The SANS Institute will offer its first Middle East session of its highly regarded Forensics 558: Network Forensics at SANS Gulf Region in Dubai this October. The course, which has proved popular at events in the EU and the US, is a response to the growing targeting of organisations across the region by well-organised criminals.
“Enterprises all over the globe are compromised remotely by malicious hackers each day. Big names, including some prominent ones in the security, financial and military industry, have been compromised in the last few months with a huge impact for customers all around the globe. In this context, Network Forensics is playing a key role in detecting the incidents, determining the root causes, mitigating its impact and collecting and preserving evidence in a manner that can be presented in Court” comments Jess Garcia, SANS Certified Instructor for the 5 day course, “Credit card numbers, proprietary information, account usernames and passwords, and a wealth of other valuable data are surreptitiously transferred across the network.

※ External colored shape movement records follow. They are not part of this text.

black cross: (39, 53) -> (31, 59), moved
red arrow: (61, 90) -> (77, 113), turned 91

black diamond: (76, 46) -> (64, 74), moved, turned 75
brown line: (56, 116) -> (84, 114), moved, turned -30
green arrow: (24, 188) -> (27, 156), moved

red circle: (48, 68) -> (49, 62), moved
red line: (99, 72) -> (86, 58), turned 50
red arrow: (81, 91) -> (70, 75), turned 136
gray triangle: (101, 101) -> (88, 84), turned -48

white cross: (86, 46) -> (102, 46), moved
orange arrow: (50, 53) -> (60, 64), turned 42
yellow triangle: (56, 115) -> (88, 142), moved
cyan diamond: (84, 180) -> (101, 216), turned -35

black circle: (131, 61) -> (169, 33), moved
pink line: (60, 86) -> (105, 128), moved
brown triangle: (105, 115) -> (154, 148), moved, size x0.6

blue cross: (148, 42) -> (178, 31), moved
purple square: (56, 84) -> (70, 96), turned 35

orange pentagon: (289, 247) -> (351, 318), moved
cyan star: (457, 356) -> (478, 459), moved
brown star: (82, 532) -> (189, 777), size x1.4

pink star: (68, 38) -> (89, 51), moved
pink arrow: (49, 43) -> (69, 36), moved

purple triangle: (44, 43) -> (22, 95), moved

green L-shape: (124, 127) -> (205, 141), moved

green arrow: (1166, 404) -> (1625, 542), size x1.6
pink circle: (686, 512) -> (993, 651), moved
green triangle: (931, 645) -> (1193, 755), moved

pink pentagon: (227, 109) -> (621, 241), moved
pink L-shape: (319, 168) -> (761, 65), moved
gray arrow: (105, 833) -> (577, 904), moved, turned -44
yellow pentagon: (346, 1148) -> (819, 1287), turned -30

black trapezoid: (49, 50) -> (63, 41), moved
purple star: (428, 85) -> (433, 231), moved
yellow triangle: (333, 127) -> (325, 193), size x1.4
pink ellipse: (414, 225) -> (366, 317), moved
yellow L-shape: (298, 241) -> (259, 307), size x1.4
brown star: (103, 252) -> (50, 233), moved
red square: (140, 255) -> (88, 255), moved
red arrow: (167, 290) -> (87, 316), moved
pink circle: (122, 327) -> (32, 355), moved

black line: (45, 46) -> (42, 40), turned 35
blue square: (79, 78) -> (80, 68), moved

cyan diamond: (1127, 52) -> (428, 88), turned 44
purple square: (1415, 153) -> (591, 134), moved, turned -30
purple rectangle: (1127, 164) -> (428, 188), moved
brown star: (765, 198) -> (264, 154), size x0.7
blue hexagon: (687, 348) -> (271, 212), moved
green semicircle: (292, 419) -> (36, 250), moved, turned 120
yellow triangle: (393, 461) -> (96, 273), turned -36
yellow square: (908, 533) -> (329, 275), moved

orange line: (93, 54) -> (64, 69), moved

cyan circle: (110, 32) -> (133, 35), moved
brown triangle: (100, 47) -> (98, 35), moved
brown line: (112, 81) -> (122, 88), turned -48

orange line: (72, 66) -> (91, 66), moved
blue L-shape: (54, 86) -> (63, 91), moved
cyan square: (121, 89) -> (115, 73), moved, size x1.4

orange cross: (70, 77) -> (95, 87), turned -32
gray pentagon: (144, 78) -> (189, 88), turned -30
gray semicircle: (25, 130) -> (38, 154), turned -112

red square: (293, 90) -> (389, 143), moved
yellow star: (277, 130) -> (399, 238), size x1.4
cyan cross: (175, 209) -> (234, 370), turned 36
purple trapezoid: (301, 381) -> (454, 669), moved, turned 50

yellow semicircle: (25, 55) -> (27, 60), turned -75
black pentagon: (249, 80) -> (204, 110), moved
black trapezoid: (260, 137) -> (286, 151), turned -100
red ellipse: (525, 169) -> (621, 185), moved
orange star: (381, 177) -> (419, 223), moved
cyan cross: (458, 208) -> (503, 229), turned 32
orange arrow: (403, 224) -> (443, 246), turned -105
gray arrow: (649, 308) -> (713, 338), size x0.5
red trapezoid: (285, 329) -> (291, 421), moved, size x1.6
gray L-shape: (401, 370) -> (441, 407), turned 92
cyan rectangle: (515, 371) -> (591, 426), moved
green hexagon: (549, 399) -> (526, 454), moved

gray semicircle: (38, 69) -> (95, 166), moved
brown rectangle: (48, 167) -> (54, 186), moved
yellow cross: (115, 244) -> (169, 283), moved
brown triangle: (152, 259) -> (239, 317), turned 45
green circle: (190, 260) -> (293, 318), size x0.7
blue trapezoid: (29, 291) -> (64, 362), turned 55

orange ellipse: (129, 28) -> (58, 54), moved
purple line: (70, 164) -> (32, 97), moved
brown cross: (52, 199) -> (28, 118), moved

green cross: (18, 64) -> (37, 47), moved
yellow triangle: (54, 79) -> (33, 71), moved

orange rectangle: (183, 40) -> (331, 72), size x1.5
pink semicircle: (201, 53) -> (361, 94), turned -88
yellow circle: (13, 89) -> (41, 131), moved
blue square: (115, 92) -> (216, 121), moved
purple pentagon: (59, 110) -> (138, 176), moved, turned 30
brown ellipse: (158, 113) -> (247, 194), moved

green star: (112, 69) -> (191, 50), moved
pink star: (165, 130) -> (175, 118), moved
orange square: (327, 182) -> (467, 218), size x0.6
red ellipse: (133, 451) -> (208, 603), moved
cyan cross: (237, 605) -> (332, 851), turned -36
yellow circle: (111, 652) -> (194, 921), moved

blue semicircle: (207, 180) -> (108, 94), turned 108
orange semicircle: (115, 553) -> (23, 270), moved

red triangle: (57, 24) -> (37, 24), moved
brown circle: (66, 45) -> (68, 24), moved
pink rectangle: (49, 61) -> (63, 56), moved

Now we have the opportunity to do something to detect it and stop it in time using Network Forensics techniques.”
Even though well-placed insider attacks may leverage cutting-edge covert tunnelling techniques to export data from highly secured environments, “Attackers' fingerprints remain throughout the network, in firewall logs, IDS/IPS, web proxies and traffic captures. Our Network Forensics course will teach students how to follow the attacker's footprints and analyze evidence from the network environment.”
Jess, a well-known name in the area of Computer Forensics, has worked for the last 6 years with top global organizations in Europe, USA, Latin America and the Middle East in a myriad of sensitive investigations and security projects. in areas such as Incident Response, Computer Forensics, Intrusion Detection and Malware Analysis, as well as some other areas of Information Security. Previously, Jess worked for 10 years as a systems, network and security engineer in the Spanish Space Agency, where he collaborated as a security advisor with the European Space Agency, NASA, and other international organizations.
The course is heavily oriented towards providing an intense hands-on program, with lots of exercises based on real world scenarios using tools such as tcpdump, snort, ngrep, tcpxtract, and Wireshark to understand attacks and trace suspect activity. Each student will be given a virtual network to analyze, and will have the opportunity to conduct forensic analysis on a variety of devices. To help students during and after the course, each attendee will receive a VMware SNIFT Virtualized Workstation, which is a fully-loaded, portable forensics virtual workstation, designed by network forensics experts and distributed exclusively to Forensics 558: Network Forensics students.
“The Middle East is going through a period of political change but it is essential that the public and private sector continue to function and provide confidence to partners and customers that critical IT systems are safe,” explains Garcia, “Network Forensics is an area that is growing consistently around the world and expanding the course into the Gulf region is a response to demand and feedback we have had from previous SANS attendees and corporate clients across the region.”